PDSA model of improvement

We employed the Plan-Do-Study-Act (PDSA) model for three phases of data collection (14). The PDSA model is a four-step iterative approach for quality improvement and is widely used in quality improvement initiatives. The model begins with a strategy to assess improvement approaches (Plan), followed by a small-scale trial of data collection (Do). The study team evaluates and gains insight from the outcomes (Study), determining whether to implement alterations or initiate a new cycle of improvement (Act). This model was used to inform the app development team of weaknesses or concerns observed by the research team during participant completion. The phases in this study consisted of 10–20 participants per cycle. Minimal yet effective improvements related to recruitment, data recording, and interface changes were made. None of the improvements made affected participant data collection and subsequent metric measurement. No major changes to features or content were made to the app during the research study timeline.

Results Overview

47 participants were recruited over a two-month enrollment period. Participant characteristics are shown in Table 2. Mean and median age was 58.3 and 64, respectively. 61.7% were female, 91.5% spoke English as a primary language, 55.3% held a bachelor's or graduate degree, and 40.4% were employed. 36% of participants had a self-reported disability, most commonly reporting a physical, visual, or auditory impairment/deficit. 100% of participants owned a smart device, with 49% using a mobile health application currently. Over 20 primary referral diagnoses were reported by participants in Table 3.

Table 2

Participant characteristics (n = 47).

Characteristic	Value^b
Age in years, median (range)	58.3 (19–92)
Gender, n (%)
Male	18 (38.3%)
Female	29 (61.7%)
Highest Level of Education, n (%)
High School Diploma	7 (14.9%)
Some College	8 (17%)
Associate's Degree	6 (12.8%)
Bachelor's Degree	17 (36.2%)
Graduate Degree	9 (19.1%)
Primary Language, n (%)
English	43 (91.5%)
Other^a	4 (8.5%)
Employment Status, n (%)
Student	3 (6.4%)
Employed	19 (40.4%)
Retired	21 (44.7%)
Unemployed	1 (2.3%)
Disability	3 (6.4%)
Self-Reported Disability Status, n (%)
Yes	17 (36.2%)
No	33 (63.8%)
Own a smartphone or tablet? n (%)
Yes	47 (100%)
No	0 (0%)
Do you use a mobile health application? n (%)
Yes	23 (48.9%)
No	24 (51.1%)

Other languages included Spanish, Mandarin, Bengali, and Thai.

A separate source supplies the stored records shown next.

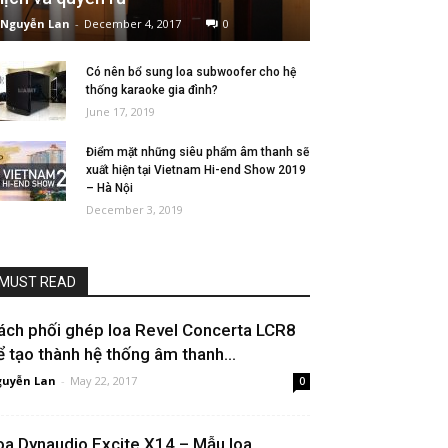
Nguyễn Lan
-
December 4, 2017
0
Có nên bổ sung loa subwoofer cho hệ
thống karaoke gia đình?
June 17, 2019
Điểm mặt những siêu phẩm âm thanh sẽ
xuất hiện tại Vietnam Hi-end Show 2019
– Hà Nội
December 3, 2019
MUST READ
ách phối ghép loa Revel Concerta LCR8
ể tạo thành hệ thống âm thanh...
uyễn Lan
-
May 22, 2017
0
oa Dynaudio Excite X14 – Mẫu loa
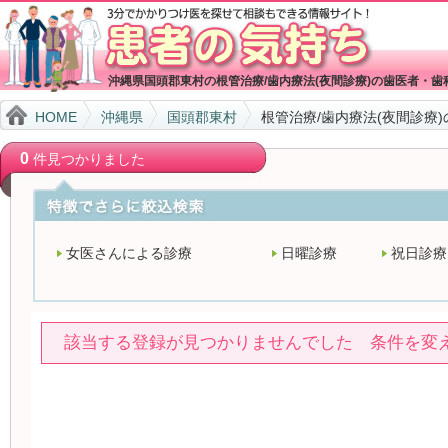
沖縄県国頭郡東村の根管治療/歯内療法(夜間診療)の歯医者・歯
HOME
沖縄県
国頭郡東村
根管治療/歯内療法(夜間診療
0
件見つかりました
女医さんによる診療
日曜診療
祝日診療
該当する登録が見つかりませんでした 条件を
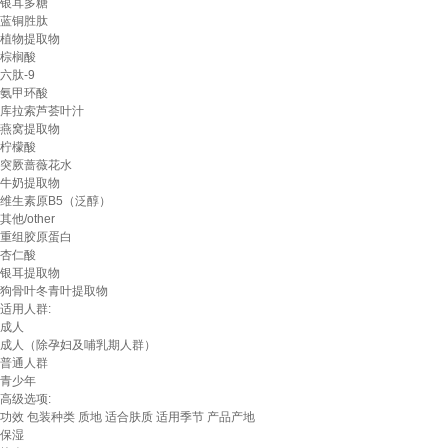
银耳多糖
蓝铜胜肽
植物提取物
棕榈酸
六肽-9
氨甲环酸
库拉索芦荟叶汁
燕窝提取物
柠檬酸
突厥蔷薇花水
牛奶提取物
维生素原B5（泛醇）
其他/other
重组胶原蛋白
杏仁酸
银耳提取物
狗骨叶冬青叶提取物
适用人群:
成人
成人（除孕妇及哺乳期人群）
普通人群
青少年
高级选项:
功效
包装种类
质地
适合肤质
适用季节
产品产地
保湿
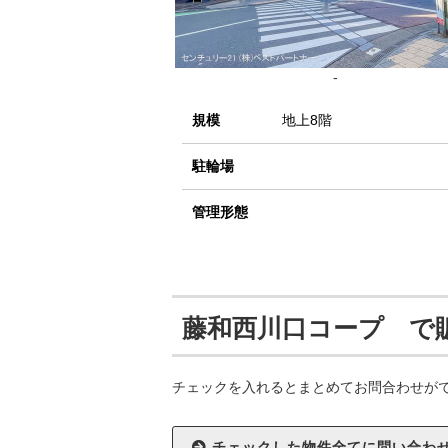
-
規模
地上8階
駐輪場
管理形態
藤和西川口コープ で
チェックを入れるとまとめてお問合わせが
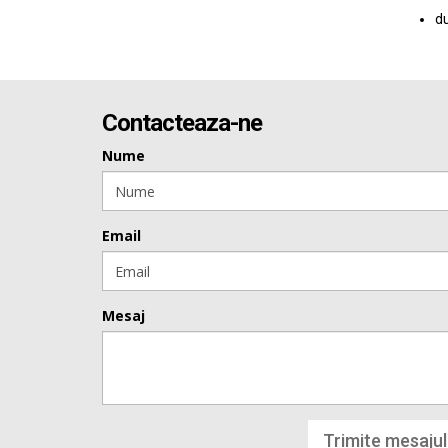
du
Contacteaza-ne
Nume
Email
Mesaj
Trimite mesajul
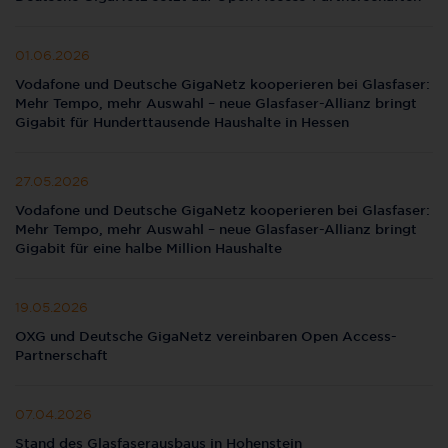
01.06.2026
Vodafone und Deutsche GigaNetz kooperieren bei Glasfaser:
Mehr Tempo, mehr Auswahl – neue Glasfaser-Allianz bringt
Gigabit für Hunderttausende Haushalte in Hessen
27.05.2026
Vodafone und Deutsche GigaNetz kooperieren bei Glasfaser:
Mehr Tempo, mehr Auswahl – neue Glasfaser-Allianz bringt
Gigabit für eine halbe Million Haushalte
19.05.2026
OXG und Deutsche GigaNetz vereinbaren Open Access-
Partnerschaft
07.04.2026
Stand des Glasfaserausbaus in Hohenstein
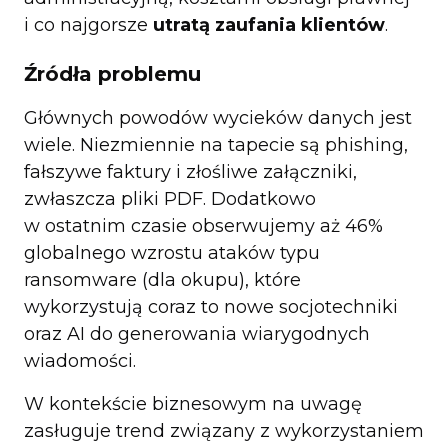
i co najgorsze
utratą zaufania klientów
.
Źródła problemu
Głównych powodów wycieków danych jest
wiele. Niezmiennie na tapecie są phishing,
fałszywe faktury i złośliwe załączniki,
zwłaszcza pliki PDF. Dodatkowo
w ostatnim czasie obserwujemy aż 46%
globalnego wzrostu ataków typu
ransomware (dla okupu), które
wykorzystują coraz to nowe socjotechniki
oraz AI do generowania wiarygodnych
wiadomości.
W kontekście biznesowym na uwagę
zasługuje trend związany z wykorzystaniem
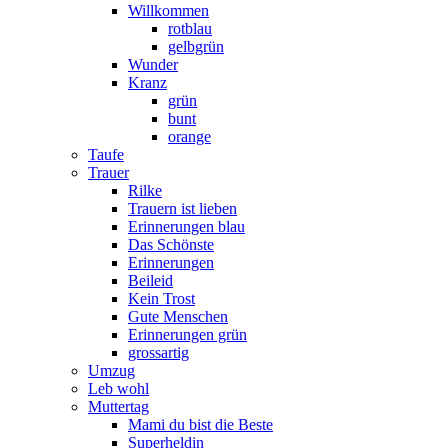
Willkommen
rotblau
gelbgrün
Wunder
Kranz
grün
bunt
orange
Taufe
Trauer
Rilke
Trauern ist lieben
Erinnerungen blau
Das Schönste
Erinnerungen
Beileid
Kein Trost
Gute Menschen
Erinnerungen grün
grossartig
Umzug
Leb wohl
Muttertag
Mami du bist die Beste
Superheldin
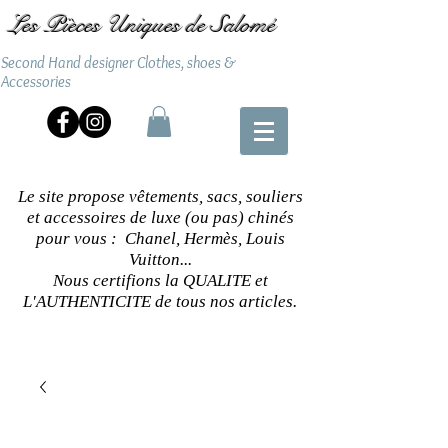
Les Pièces Uniques de Salomé
Second Hand designer Clothes, shoes &
Accessories
Le site propose vêtements, sacs, souliers
et accessoires de luxe (ou pas) chinés
pour vous : Chanel, Hermès, Louis
Vuitton...
Nous certifions la QUALITE et
L'AUTHENTICITE de tous nos articles.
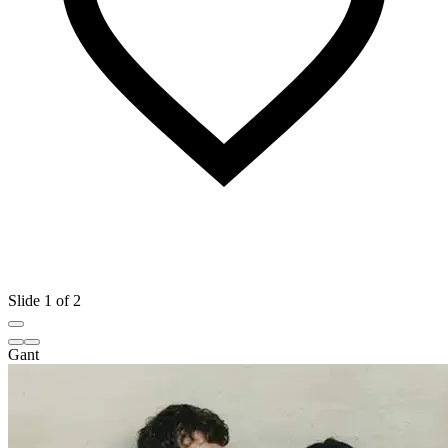
Slide 1 of 2
Gant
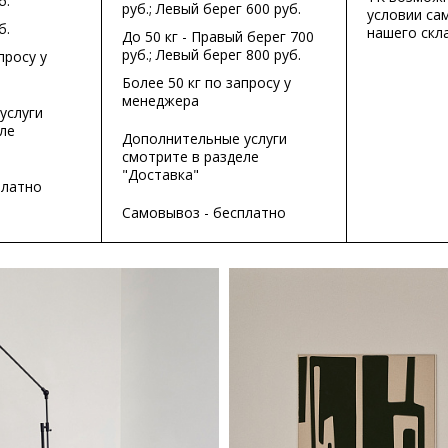
б.
руб.; Левый берег 600 руб.
условии са
б.
нашего скла
До 50 кг - Правый берег 700
руб.; Левый берег 800 руб.
просу у
Более 50 кг по запросу у
менеджера
услуги
ле
Дополнительные услуги
смотрите в разделе
"Доставка"
платно
Самовывоз - бесплатно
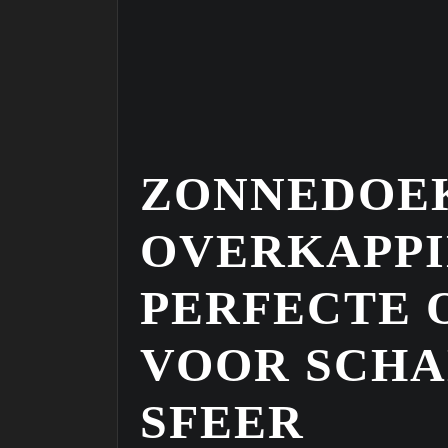
ZONNEDOE
OVERKAPPI
PERFECTE 
VOOR SCH
SFEER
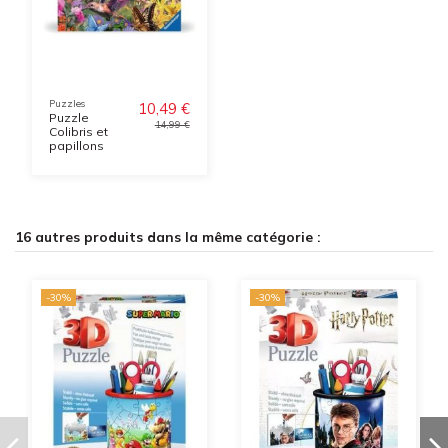
Puzzles
10,49 €
Puzzle
14,99 €
Colibris et
papillons
16 autres produits dans la même catégorie :
-30%
-30%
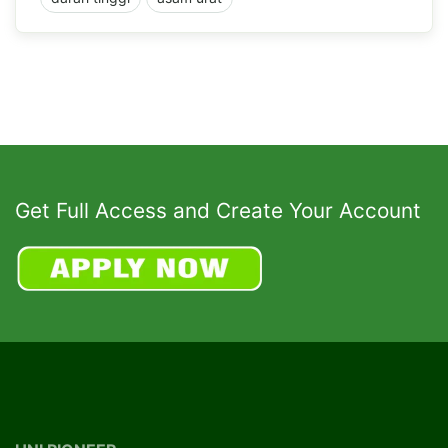
Get Full Access and Create Your Account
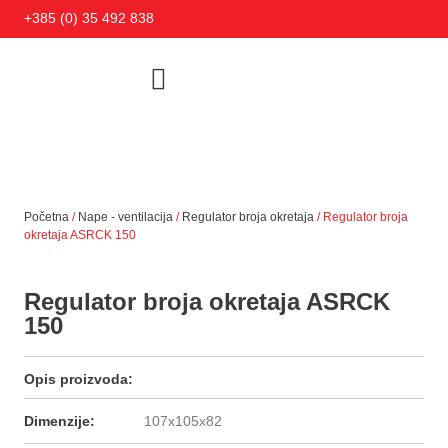
+385 (0) 35 492 838
Početna
/
Nape - ventilacija
/
Regulator broja okretaja
/ Regulator broja
okretaja ASRCK 150
Regulator broja okretaja ASRCK
150
Opis proizvoda:
Dimenzije:
107x105x82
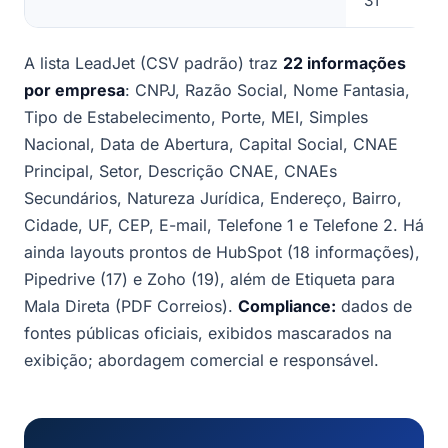
31
A lista LeadJet (CSV padrão) traz
22 informações
por empresa
: CNPJ, Razão Social, Nome Fantasia,
Tipo de Estabelecimento, Porte, MEI, Simples
Nacional, Data de Abertura, Capital Social, CNAE
Principal, Setor, Descrição CNAE, CNAEs
Secundários, Natureza Jurídica, Endereço, Bairro,
Cidade, UF, CEP, E-mail, Telefone 1 e Telefone 2. Há
ainda layouts prontos de HubSpot (18 informações),
Pipedrive (17) e Zoho (19), além de Etiqueta para
Mala Direta (PDF Correios).
Compliance:
dados de
fontes públicas oficiais, exibidos mascarados na
exibição; abordagem comercial e responsável.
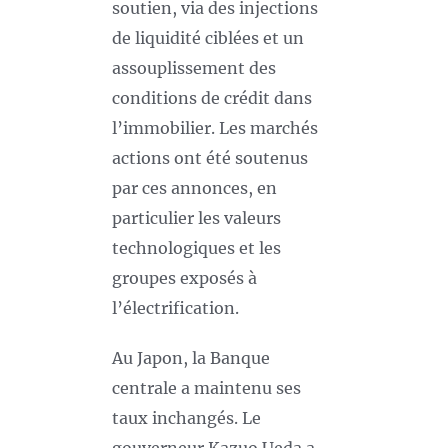
soutien, via des injections
de liquidité ciblées et un
assouplissement des
conditions de crédit dans
l’immobilier. Les marchés
actions ont été soutenus
par ces annonces, en
particulier les valeurs
technologiques et les
groupes exposés à
l’électrification.
Au Japon, la Banque
centrale a maintenu ses
taux inchangés. Le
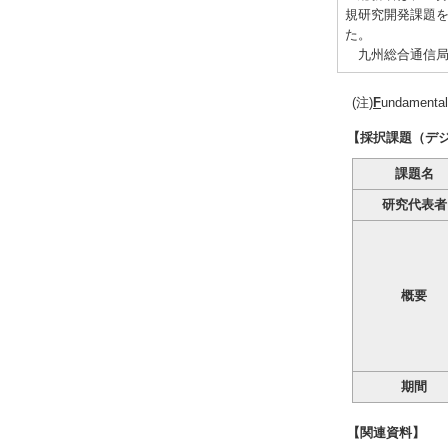
規研究開発課題を
た。
九州総合通信局
(注)
F
undamental
【採択課題（デ
課題名
研究代表者
概要
期間
【関連資料】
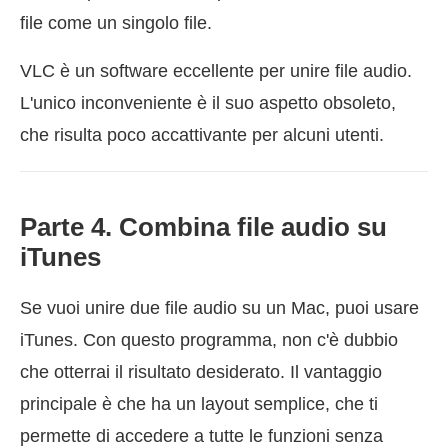
file come un singolo file.
VLC è un software eccellente per unire file audio.
L'unico inconveniente è il suo aspetto obsoleto,
che risulta poco accattivante per alcuni utenti.
Parte 4. Combina file audio su
iTunes
Se vuoi unire due file audio su un Mac, puoi usare
iTunes. Con questo programma, non c'è dubbio
che otterrai il risultato desiderato. Il vantaggio
principale è che ha un layout semplice, che ti
permette di accedere a tutte le funzioni senza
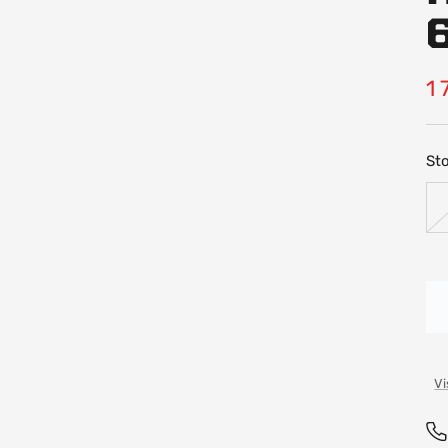
R
1 
pr
Sto
Vi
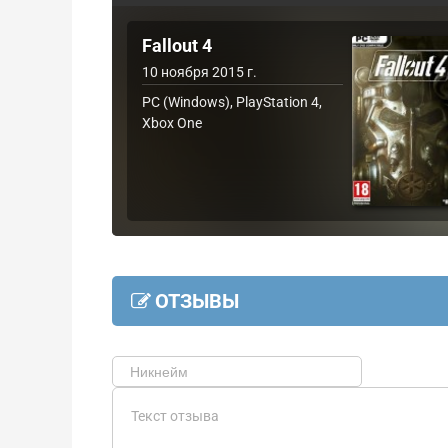
Fallout 4
10 ноября 2015 г.
PC (Windows), PlayStation 4,
Xbox One
ОТЗЫВЫ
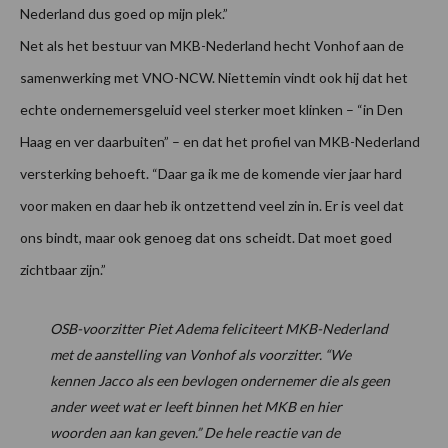
Nederland dus goed op mijn plek.”
Net als het bestuur van MKB-Nederland hecht Vonhof aan de
samenwerking met VNO-NCW. Niettemin vindt ook hij dat het
echte ondernemersgeluid veel sterker moet klinken – “in Den
Haag en ver daarbuiten” – en dat het profiel van MKB-Nederland
versterking behoeft. “Daar ga ik me de komende vier jaar hard
voor maken en daar heb ik ontzettend veel zin in. Er is veel dat
ons bindt, maar ook genoeg dat ons scheidt. Dat moet goed
zichtbaar zijn.”
OSB-voorzitter Piet Adema feliciteert MKB-Nederland
met de aanstelling van Vonhof als voorzitter. “We
kennen Jacco als een bevlogen ondernemer die als geen
ander weet wat er leeft binnen het MKB en hier
woorden aan kan geven.” De hele reactie van de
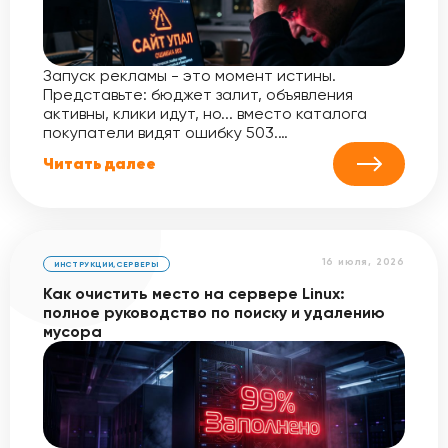
Запуск рекламы - это момент истины.
Представьте: бюджет залит, объявления
активны, клики идут, но... вместо каталога
покупатели видят ошибку 503.…
Читать далее
16 июля, 2026
ИНСТРУКЦИИ
,
СЕРВЕРЫ
Как очистить место на сервере Linux:
полное руководство по поиску и удалению
мусора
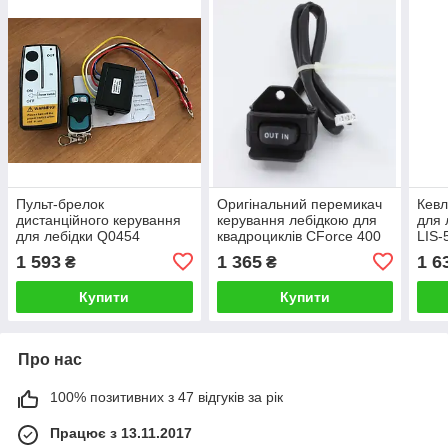
Пульт-брелок
Оригінальний перемикач
Кевл
дистанційного керування
керування лебідкою для
для 
для лебідки Q0454
квадроциклів CForce 400
LIS-
500 600 800 1000 (13+)
1 593
1 365
1 6
₴
₴
7020-150710
Купити
Купити
Про нас
100% позитивних з 47 відгуків за рік
Працює з 13.11.2017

Percentages may not sum to 100% due to rounding.

Table 3

Participant voice diagnoses.

Irritable Larynx Syndrome	Chronic Cough	Vocal Cord Paralysis
Vocal Cord Hypomobility	Vocal Cord Leukoplakia	Muscle Tension Dysphonia
Interstitial Lung Disease	Chronic Obstructive Pulmonary Disease	Spasmodic Dysphonia
Velopharyngeal Insufficiency	Recurrent Respiratory Papillomatosis	Sulcus
Oropharyngeal Dysphagia	Asthma	Amyloidosis
Gastroesophageal Reflux Disease	Presbyphonia	Vocal Cord Paresis
Vocal Cord Scarring	Current/Post Tracheostomy Tube	History of Glottic Cancer/High Grade Dysplasia

Three PDSA cycles were completed. There were 15 participants for PDSA 1, 20 participants for PDSA 2, 12 participants for PDSA 3. PDSA 1 focused on improving recruitment practices of participants, PDSA 2 focused on improving the research staff assistance, and PDSA 3 focused on improving feedback relaying to the app development team. Alpha- and beta-testing as well as app updates were ongoing throughout this study period.

Feasibility metrics

There was a total of 29 different questionnaires and tasks at the time of data collection (Table 1). The “confounders” questionnaire was stratified into 5 different “tasks”, thus a total of 34 “tasks” were available to complete. The 47 participants completed a total of 68 tasks. Of these 68, only 46 (68%) were able to successfully complete the task as instructed. Moreover, of these 68 tasks, 32 fell under the “acoustic” category in which an audio recording by the participant was required. 13 (41%) were able to successfully complete as instructed. Participants asked for assistance by the research staff 41.2% of the time, often asking multiple times for an individual task. Notably, the Glides task (i.e., a task requiring moving from high to low and low to high pitches) required assistance 100% of the time. A total of 19 participants asked for assistance on one or multiple tasks with a mean age of 63.8. Those who asked for assistance were mainly female (66.6%), employed (46.7%), and held a bachelor's degree (43.3%).

Table 1 reports the average completion time for each task. When all current task average completion times were added together, the total completion time of all tasks in the app was approximately 51 min and 30 s. The longest task to complete was the DSM-5 Adult survey and the shortest task to complete was the Voice Problem Severity scale.

Exit survey

Upon completion of the 2-month study period, 47 participants completed the interview-style questionnaire.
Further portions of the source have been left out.